CH : Je ne suis pas mécontent de pouvoir passer à autre chose. Mais d’un autre côté, ce show a été la plus belle aventure de ma vie et m’a tout donné : une carrière, une sécurité financière, et la possibilité de pouvoir choisir ce que je veux faire ensuite. C’est certain que je vais traverser une période bizarre où je vais devoir définitivement abandonner ce personnage. Cette idée de faire partie d’un club de motards, même si c’est virtuel, va me manquer. Car il faut savoir que nous passons énormément de temps ensemble pendant le tournage, mais aussi en dehors. Pendant le week-end, cela nous arrive fréquemment de faire des virées sur deux roues à travers la côte Californienne, notamment avec Tommy Flanagan (Chibs) et Mark Boone (Bobby) avec lesquels je suis devenu ami.
Après toutes ces saisons, les séries télévisées c’est fini pour vous ?
CH : Au contraire ! Je veux trouver une série après avoir tourné un ou deux films de cinéma. Car j’adore le rythme de la télé et le temps que cela prend pour tourner une saison et ainsi d’avoir le temps d’explorer à fond le personnage que vous incarnez. Au cinéma, à moins que ce soit une sorte de trilogie, cela va trop vite, et c’est difficile pour moi de rentrer dans la peau de tel ou tel héros.
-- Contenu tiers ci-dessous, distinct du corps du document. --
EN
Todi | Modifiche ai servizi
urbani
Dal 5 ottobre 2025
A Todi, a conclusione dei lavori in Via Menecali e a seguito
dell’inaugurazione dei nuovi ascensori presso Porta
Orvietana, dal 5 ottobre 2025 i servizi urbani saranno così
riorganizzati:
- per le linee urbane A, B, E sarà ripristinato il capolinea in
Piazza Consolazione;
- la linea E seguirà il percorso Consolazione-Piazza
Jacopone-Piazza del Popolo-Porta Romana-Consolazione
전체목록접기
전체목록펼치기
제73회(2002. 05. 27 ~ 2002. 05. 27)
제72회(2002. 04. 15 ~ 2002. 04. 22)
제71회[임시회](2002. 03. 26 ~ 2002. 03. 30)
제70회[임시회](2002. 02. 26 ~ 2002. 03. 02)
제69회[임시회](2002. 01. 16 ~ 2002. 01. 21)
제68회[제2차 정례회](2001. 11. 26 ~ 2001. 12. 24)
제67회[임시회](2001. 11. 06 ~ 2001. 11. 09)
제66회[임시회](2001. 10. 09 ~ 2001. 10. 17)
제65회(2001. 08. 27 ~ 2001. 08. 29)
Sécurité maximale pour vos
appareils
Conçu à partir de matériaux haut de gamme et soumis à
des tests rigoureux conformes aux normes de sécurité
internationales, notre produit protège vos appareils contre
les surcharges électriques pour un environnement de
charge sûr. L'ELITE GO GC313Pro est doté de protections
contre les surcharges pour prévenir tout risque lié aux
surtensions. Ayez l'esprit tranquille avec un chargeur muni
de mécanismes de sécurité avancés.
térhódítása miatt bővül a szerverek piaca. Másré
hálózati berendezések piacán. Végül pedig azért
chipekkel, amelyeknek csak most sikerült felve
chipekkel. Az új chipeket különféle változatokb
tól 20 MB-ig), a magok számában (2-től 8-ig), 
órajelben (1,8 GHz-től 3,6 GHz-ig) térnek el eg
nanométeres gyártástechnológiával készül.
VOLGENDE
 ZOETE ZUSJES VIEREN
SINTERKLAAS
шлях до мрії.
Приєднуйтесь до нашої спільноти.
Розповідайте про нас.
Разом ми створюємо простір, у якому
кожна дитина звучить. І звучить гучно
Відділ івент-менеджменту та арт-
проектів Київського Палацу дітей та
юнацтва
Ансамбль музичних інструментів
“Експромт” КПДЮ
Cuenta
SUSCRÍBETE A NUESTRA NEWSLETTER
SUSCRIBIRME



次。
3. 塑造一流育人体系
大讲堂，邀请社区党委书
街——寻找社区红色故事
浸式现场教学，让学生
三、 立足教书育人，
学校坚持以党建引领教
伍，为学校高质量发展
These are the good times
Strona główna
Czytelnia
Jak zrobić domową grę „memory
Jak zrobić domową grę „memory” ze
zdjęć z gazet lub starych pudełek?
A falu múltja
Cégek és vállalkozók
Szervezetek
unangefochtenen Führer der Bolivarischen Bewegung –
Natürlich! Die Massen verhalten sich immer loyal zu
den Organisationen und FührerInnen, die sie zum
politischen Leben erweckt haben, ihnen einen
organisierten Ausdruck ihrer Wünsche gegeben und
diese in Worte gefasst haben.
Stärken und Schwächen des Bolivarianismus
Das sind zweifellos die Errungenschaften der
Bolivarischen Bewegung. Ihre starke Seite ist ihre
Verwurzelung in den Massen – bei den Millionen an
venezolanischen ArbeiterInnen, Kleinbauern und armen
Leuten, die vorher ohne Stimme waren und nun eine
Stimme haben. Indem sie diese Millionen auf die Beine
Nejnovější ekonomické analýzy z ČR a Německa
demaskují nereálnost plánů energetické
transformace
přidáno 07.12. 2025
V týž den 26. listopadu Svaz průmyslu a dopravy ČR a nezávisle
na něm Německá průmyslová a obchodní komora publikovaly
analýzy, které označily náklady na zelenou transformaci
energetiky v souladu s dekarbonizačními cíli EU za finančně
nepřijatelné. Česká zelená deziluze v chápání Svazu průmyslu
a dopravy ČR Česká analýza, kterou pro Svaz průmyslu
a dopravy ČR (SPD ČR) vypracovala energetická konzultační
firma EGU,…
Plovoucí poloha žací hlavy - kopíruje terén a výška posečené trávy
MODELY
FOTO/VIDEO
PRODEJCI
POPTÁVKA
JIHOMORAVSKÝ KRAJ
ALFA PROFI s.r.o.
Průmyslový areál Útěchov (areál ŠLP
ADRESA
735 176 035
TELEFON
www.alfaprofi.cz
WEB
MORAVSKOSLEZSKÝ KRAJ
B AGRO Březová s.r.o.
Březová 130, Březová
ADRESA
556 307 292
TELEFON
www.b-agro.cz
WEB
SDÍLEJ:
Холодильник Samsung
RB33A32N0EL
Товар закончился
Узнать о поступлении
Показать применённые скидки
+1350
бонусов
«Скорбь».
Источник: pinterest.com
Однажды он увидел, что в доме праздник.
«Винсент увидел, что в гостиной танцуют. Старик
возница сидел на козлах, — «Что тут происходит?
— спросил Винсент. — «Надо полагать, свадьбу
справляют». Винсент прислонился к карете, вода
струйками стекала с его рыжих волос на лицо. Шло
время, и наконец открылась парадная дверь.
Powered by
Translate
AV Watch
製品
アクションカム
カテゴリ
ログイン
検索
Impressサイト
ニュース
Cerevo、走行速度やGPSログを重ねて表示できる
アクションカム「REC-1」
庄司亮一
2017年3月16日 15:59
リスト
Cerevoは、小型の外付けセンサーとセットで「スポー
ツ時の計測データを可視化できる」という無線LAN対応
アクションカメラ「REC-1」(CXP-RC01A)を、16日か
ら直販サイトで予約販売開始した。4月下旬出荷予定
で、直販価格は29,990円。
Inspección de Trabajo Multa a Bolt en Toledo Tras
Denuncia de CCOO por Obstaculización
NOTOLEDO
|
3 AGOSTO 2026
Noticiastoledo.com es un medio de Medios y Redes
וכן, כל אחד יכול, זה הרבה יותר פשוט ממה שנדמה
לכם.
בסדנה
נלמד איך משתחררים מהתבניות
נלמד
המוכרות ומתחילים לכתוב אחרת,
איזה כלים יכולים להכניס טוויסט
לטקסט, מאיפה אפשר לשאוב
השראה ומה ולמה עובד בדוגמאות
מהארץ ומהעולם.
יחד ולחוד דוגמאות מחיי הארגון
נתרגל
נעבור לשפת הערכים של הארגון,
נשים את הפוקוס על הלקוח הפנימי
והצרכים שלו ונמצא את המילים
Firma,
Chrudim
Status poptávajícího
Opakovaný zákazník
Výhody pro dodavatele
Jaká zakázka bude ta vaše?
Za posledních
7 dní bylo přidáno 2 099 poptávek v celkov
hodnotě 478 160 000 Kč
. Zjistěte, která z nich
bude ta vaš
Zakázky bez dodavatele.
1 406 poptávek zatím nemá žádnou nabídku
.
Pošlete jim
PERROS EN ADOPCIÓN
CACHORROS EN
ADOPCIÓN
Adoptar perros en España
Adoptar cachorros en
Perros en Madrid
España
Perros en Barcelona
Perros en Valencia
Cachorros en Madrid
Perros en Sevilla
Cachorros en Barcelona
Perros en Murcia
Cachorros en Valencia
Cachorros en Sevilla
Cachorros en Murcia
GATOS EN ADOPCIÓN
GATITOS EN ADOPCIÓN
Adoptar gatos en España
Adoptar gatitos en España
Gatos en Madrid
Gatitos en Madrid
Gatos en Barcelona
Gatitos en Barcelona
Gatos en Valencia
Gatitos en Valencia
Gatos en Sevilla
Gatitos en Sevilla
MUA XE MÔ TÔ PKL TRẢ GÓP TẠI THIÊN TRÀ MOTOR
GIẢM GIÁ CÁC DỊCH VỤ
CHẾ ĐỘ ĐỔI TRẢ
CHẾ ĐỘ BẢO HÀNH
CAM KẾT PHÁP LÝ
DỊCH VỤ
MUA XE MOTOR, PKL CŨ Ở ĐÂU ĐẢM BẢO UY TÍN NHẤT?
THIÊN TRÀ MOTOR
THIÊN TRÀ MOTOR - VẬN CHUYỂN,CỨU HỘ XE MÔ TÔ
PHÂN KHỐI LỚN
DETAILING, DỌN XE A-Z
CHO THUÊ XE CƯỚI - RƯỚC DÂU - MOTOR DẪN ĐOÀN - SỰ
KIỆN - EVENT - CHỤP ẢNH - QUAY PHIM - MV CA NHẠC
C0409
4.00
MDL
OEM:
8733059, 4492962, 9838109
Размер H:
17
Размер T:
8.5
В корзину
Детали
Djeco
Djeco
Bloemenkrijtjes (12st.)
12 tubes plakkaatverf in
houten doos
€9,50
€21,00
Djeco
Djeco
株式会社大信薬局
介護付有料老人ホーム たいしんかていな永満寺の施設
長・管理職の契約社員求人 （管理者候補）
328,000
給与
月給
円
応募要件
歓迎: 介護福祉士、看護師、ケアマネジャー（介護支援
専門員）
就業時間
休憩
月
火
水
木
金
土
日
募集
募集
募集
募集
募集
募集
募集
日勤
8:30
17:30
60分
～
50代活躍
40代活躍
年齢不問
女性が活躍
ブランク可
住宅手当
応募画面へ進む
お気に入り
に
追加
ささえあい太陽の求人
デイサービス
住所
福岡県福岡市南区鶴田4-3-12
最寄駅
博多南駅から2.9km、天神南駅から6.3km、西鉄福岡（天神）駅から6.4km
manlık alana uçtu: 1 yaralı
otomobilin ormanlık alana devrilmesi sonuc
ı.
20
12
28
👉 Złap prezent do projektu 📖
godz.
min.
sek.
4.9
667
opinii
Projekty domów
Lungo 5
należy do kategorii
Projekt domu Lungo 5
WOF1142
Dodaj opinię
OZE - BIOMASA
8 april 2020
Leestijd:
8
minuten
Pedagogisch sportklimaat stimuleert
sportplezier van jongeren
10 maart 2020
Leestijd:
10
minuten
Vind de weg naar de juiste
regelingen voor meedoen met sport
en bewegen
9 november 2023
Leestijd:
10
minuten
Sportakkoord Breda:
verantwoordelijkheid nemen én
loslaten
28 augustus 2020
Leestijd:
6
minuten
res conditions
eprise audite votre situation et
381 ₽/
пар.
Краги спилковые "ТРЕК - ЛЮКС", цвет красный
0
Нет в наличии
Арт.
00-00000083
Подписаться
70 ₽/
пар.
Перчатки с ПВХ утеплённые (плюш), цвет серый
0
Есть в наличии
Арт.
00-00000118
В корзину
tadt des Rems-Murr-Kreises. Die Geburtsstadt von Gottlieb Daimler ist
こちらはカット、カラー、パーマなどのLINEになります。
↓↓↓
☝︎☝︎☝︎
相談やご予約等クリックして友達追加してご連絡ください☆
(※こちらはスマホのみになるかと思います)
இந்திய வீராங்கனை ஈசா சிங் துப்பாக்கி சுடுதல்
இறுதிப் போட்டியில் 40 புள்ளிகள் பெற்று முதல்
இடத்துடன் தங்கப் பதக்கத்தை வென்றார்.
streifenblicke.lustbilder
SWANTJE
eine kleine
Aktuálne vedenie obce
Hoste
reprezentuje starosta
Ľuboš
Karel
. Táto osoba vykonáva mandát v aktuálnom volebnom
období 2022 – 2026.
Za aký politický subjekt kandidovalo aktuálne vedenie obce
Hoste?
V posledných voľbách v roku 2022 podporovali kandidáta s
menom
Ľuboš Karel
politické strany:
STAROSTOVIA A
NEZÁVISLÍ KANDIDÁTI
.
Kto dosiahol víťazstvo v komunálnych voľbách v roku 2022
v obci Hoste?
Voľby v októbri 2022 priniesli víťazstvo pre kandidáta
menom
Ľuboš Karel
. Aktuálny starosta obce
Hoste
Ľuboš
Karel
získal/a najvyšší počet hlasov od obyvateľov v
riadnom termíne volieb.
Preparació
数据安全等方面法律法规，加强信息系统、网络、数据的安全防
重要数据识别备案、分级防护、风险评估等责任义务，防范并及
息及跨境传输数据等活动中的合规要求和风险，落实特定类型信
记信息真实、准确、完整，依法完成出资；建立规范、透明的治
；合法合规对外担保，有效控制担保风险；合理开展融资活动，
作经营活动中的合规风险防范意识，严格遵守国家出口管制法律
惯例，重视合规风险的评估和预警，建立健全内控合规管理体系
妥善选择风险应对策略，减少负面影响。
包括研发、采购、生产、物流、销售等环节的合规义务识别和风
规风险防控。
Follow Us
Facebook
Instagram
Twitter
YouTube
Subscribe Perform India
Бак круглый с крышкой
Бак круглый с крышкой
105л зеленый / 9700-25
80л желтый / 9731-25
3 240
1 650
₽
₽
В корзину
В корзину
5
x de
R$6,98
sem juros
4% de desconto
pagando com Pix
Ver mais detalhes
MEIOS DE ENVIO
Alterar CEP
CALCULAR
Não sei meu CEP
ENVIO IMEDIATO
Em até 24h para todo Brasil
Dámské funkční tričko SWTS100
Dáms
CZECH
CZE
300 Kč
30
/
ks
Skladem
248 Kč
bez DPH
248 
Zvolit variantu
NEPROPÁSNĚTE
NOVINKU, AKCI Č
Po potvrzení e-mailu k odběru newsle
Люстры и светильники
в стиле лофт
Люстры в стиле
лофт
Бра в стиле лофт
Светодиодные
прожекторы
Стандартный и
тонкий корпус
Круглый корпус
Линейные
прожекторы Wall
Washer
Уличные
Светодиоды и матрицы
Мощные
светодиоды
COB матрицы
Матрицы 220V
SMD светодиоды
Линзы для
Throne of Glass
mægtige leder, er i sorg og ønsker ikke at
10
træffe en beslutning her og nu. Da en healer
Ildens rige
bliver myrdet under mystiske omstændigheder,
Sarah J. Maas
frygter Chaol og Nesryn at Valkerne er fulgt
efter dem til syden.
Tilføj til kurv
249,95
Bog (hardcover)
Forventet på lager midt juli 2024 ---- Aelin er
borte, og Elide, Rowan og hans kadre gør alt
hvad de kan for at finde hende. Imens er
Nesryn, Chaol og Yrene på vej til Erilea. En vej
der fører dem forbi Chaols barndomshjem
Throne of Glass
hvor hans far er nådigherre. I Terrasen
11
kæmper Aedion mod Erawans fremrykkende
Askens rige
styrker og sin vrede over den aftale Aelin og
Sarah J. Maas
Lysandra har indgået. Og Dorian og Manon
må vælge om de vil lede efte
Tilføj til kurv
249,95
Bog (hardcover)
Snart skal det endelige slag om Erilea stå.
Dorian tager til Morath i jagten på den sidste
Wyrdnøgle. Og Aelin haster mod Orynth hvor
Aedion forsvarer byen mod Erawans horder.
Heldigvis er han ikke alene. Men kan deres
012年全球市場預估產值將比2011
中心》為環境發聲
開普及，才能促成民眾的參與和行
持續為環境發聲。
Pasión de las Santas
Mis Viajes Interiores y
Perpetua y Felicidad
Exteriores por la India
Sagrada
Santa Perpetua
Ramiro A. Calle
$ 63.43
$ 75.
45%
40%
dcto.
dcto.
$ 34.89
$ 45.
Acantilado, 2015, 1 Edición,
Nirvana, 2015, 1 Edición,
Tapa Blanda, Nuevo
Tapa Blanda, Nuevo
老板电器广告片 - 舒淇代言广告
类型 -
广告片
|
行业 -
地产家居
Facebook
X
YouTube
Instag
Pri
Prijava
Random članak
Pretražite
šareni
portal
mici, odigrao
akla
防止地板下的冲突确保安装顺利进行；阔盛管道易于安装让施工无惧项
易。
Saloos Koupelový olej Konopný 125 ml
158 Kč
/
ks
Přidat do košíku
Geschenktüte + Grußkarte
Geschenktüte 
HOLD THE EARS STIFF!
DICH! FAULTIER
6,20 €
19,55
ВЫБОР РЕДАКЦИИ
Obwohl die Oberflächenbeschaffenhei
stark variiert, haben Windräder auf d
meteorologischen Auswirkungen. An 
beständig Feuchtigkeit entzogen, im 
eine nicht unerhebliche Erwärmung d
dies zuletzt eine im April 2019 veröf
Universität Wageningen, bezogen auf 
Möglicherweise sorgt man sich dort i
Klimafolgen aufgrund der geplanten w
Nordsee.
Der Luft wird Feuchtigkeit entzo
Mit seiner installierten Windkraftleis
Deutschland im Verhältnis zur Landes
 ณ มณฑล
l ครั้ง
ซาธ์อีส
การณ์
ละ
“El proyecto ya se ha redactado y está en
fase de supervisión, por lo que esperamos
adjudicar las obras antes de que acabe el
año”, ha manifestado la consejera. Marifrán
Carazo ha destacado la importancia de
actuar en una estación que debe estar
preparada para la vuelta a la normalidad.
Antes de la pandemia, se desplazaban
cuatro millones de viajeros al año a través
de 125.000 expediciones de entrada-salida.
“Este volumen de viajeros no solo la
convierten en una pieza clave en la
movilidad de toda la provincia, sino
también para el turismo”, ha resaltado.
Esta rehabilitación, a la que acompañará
Sur un plateau de cinéma, on passe beaucoup de temps à attendre, tandis qu’en TV, on peut tourner jusqu’à six ou sept scènes par jour, un épisode en cinq ou six jours. Et j’aime ça, d’usiner et de ne pas perdre mon temps. Si vous voulez un exemple de cinéma : sur Pacific Rim, j’avais une scène de dialogue d’une seule page et cela a pris cinq jours à Guillermo Del Toro pour la tourner et pendant une période de cinq mois ! J’adore le cinéma, mais ce processus de tournage me rend un peu dingue. J’ai besoin d’action et d’une bonne montée d’adrénaline. De tourner un show TV me maintient éveillé et stimulé. Je trouve la télé également plus confortable quelque part, et c’est comme rester en famille pendant quelques années si le show est renouvelé. Restez donc à l’affût, vous risquez de me voir débarquer chez vous très prochainement !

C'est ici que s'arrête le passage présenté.